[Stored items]
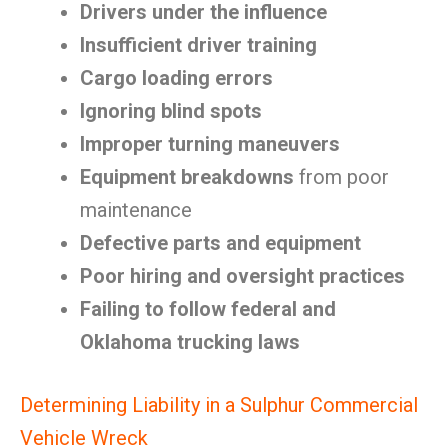
Drivers under the influence
Insufficient driver training
Cargo loading errors
Ignoring blind spots
Improper turning maneuvers
Equipment breakdowns
from poor
maintenance
Defective parts and equipment
Poor hiring and oversight practices
Failing to follow federal and
Oklahoma trucking laws
Determining Liability in a Sulphur Commercial
Vehicle Wreck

The task:
Only the last part of the entries above is needed: please copy the line with "Determining Liability in a Sulphur Commercial" and each line after it exactly.

Task result:
Determining Liability in a Sulphur Commercial
Vehicle Wreck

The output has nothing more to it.